* WORK INSTRUCTIONS
Apart from the images, reproduce every record word for word.

Extracted page text data:

--- --- ---

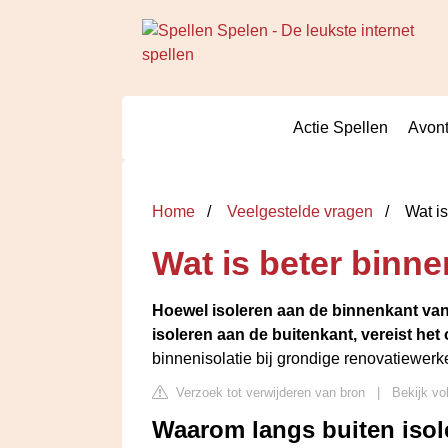
Actie Spellen
Avont
Home
Veelgestelde vragen
Wat is
Wat is beter binne
Hoewel isoleren aan de binnenkant van 
isoleren aan de buitenkant, vereist h
binnenisolatie bij grondige renovatiewerken
Verzoek tot verwijderen van bron
|
Bekijk vo
Waarom langs buiten isol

--- --- ---

* ANSWER SECTION
Actie Spellen
Avont
Home
Veelgestelde vragen
Wat is
Wat is beter binne
Hoewel isoleren aan de binnenkant van 
isoleren aan de buitenkant, vereist h
binnenisolatie bij grondige renovatiewerken
Verzoek tot verwijderen van bron
|
Bekijk vo
Waarom langs buiten isol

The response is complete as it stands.